* [SUPPLIED MATERIAL]:
- Opening Delimiter -
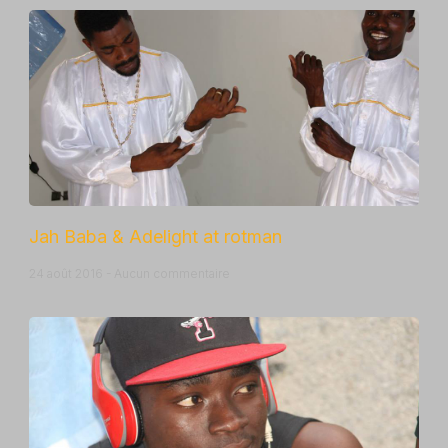
Jah Baba & Adelight at rotman
24 août 2016
Aucun commentaire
- Closing Delimiter -
* [EXERCISE]: Return the material in full, word for word, and skip the pictures.

* [EXERCISE ANSWER]:
Jah Baba & Adelight at rotman
24 août 2016
Aucun commentaire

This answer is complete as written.